Game Programmer

Sacred Cellar

Genre Action
Year 2017
Platform Android
Tools used Unity, Tiled
Development time 3 months
Team size 2 people
Role Creator

Sacred cellar is an isometric action game with strong emphasis on movement for mobile platforms. Using three different kind of movement actions and an attack set for each of it, players must defeat waves of enemies to proceed further into the depths of the sacred cellar.



Open-Source code

The Sacred Cellar's code is open-source under MIT license.

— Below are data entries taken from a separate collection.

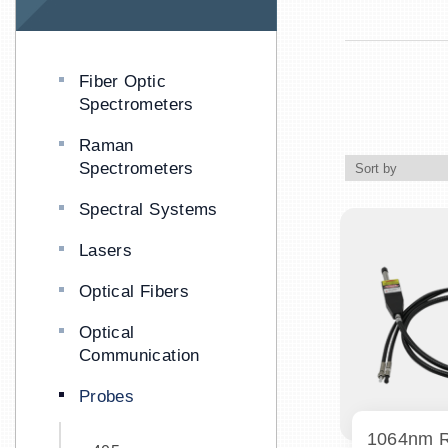
Fiber Optic
Spectrometers
Raman
Spectrometers
Spectral Systems
Lasers
Optical Fibers
Optical
Communication
Probes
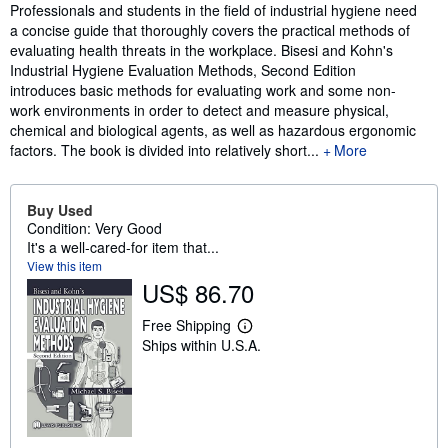
Synopsis
Professionals and students in the field of industrial hygiene need
a concise guide that thoroughly covers the practical methods of
evaluating health threats in the workplace. Bisesi and Kohn's
Industrial Hygiene Evaluation Methods, Second Edition
introduces basic methods for evaluating work and some non-
work environments in order to detect and measure physical,
chemical and biological agents, as well as hazardous ergonomic
factors. The book is divided into relatively short...
More
Buy Used
Condition: Very Good
It's a well-cared-for item that...
View this item
US$ 86.70
Free Shipping
L
Ships within U.S.A.
e
a
r
n
m
o
r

Check the Github repository for more.

Level creation

Levels are created using the map creation tool Tiled.

A custom parser is run during Unity edit-mode to generate levels from tile files, generating the environment, enemies, player and initial potential fields.

Mechanism system

A mechanism system was implemented with integration with Tiled, used for different logic purposes, like opening a gate once a key was picked up or once all enemies in a room were eliminated.

Dungeon-like levels, and so the mechanism system, were dropped out of the project once it was seen they were out of the projects scope.

Player control

Player moves in a square grid through three different type of movements: walking, dodging and sliding.

  • Walking is a standard, slow but responsive movement.
  • Dodging is fast, short rage but with recovery time movement.
  • Sliding is somewhat fast, long range movement.

Different movement types are achieved making gestures on the movement control panel in-game.

Movement and attack UI are customizable in the options menu for different user preferences.

Combat

Each move type has a different attack set, and each attack set has a different attack depending on the attack and movement directions.

Enemy AI

A state-machine was implemented for enemy AI using the Unity animation system.

Enemy pathfinding

By design enemies needed to move only through adjacent grid squares, so a potential field solution was implemented, using three different potential fields for optimization:

  • Static field, for unmovable objects, initialized during level creation.
  • Semi-static field, for occasionally updated objects, such as destructible environment and gates.
  • Dynamic field, for constantly updated objects, such as player and enemies.

Object pooling

Damage numbers, enemies and other objects are created through object pools for less memory waste.

Sound management

As with object pooling, sound and music is management centralized for easier usage, limiting the number of sound effects playing and possible global volume control.